The issue of price transparency has been bubbling beneath the surface for some years but it boiled up last winter and has stayed top-of-mind ever since.
Steven Brill’s article, “Bitter Pill,” published in TIME magazine in February caused an uproar in the healthcare community and in the country generally. The article examined the high cost of medical bills and exposed the randomness and wide variety of pricing.
The issue of pricing is a touchy one in the healthcare industry, but the pressure is on for providers and payers alike to be transparent.
The federal government has been pushing the industry for transparency, and nearly half the states in the country have enacted price transparency laws.

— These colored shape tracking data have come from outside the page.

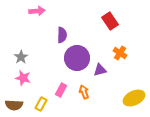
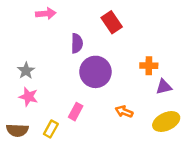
red rectangle: (110, 21) -> (112, 22), moved
orange cross: (120, 53) -> (149, 66), turned -32
purple triangle: (100, 70) -> (164, 87), moved
orange arrow: (84, 92) -> (124, 112), moved, turned -48

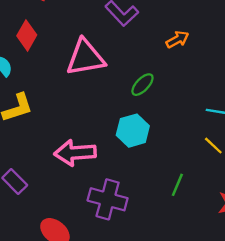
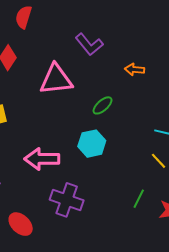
orange arrow: (177, 39) -> (135, 70), turned -150
green line: (177, 185) -> (139, 199), moved

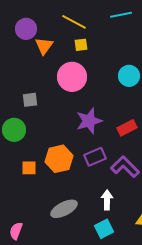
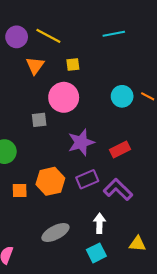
yellow line: (74, 22) -> (48, 36), moved
purple circle: (26, 29) -> (17, 37), moved
gray square: (30, 100) -> (39, 120), moved

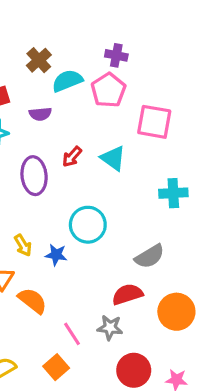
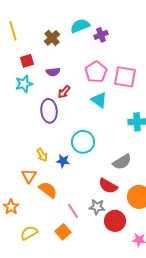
purple cross: (116, 55) -> (101, 35), turned -32
cyan semicircle: (67, 81) -> (80, 26), moved
pink pentagon: (108, 90) -> (96, 72), moved
red arrow: (72, 157) -> (64, 92), moved
red semicircle: (127, 294) -> (108, 186), turned -132
red circle: (134, 370) -> (115, 221), moved

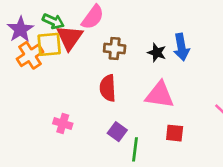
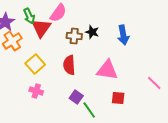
green arrow: (53, 21) -> (29, 16), turned 42
yellow square: (49, 44) -> (35, 64), moved, turned -36
black star: (157, 53) -> (92, 32), moved
green line: (135, 149) -> (89, 110), turned -42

In the spring, the Centers for Medicare & Medicaid Services published nationwide charge data showing how much Medicare pays for services in different markets. The data, collected from more than 3,000 hospitals, represented more than 7 million discharges (the 100 most commonly billed) for inpatient prospective payment system payments in 2011. CMS said that it would publish more pricing data in the future in the hopes that it will spur consumers to become more engaged. “What I know to be true is when consumers can easily compare the prices of goods and services, producers have strong incentives to keep those prices low,” said Health and Human Services Secretary Kathleen Sebelius during a May teleconference about CMS’ release of pricing data.

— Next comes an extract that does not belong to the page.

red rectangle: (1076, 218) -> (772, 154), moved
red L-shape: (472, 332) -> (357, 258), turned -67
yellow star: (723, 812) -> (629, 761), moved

Not everybody believes that offering prices to consumers will be helpful to them.
“The complex and bewildering interplay among ‘charges,’ ‘rates,’ ‘bills’ and ‘payments’ across dozens of payers, public and private, does not serve any stakeholder well, including hospitals,” said Rich Umbdenstock, president and CEO of the American Hospital Association in a prepared statement released after CMS’ publication of charge data. “This is especially true when what is most important to a patient is knowing what his or her financial responsibility will be.”
But there are resources developing across the country to help consumers figure out the pricing complexities. Some state governments have created pricing websites, and private companies are popping up everywhere to offer pricing comparison data and tools.

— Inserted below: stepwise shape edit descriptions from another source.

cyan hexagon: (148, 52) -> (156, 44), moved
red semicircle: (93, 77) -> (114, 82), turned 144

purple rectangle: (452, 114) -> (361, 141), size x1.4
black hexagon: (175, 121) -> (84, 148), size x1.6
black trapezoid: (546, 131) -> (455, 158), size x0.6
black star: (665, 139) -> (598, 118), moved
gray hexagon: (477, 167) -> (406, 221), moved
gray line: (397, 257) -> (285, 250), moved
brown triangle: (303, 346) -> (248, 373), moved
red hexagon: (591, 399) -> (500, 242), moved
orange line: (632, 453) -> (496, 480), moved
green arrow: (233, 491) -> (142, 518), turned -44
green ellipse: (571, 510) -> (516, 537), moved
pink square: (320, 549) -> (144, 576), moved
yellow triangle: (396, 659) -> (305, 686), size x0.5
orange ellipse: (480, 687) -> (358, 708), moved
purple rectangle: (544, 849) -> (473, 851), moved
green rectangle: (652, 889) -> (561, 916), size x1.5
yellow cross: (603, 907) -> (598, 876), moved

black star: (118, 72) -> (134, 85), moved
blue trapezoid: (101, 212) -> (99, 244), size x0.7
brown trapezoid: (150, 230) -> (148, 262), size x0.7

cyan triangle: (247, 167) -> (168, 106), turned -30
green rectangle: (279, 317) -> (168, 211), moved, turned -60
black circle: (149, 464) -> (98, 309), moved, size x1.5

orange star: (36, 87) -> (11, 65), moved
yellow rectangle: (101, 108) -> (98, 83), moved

As more of these companies, and the states, put healthcare pricing out in the public domain, providers and payers who have been reluctant to reveal their prices will be disrupted – maybe even so much that they’ll be forced to lower prices.
“(Hospitals) are very interested in getting your business, and if people are getting colonoscopies and diagnostic work somewhere else because it’s so much cheaper and they lose all that traffic, they will change their pricing,” said Randy Cox, the creator of Pricing Healthcare, a price comparison website.
Most providers are not going to proactively cut their prices, said Nick Newsad, a senior associate at Colorado-based Healthcare Appraisers, but as people making cost comparisons take note of the huge pricing differences between hospitals and many freestanding facilities offering the same services and they chose the lower prices, providers will be forced to make pricing changes.
While many providers and payers will reveal their prices only when they have no other choice, some are already doing it, Newsad said, and are showing positive results with improved collections and efficiencies.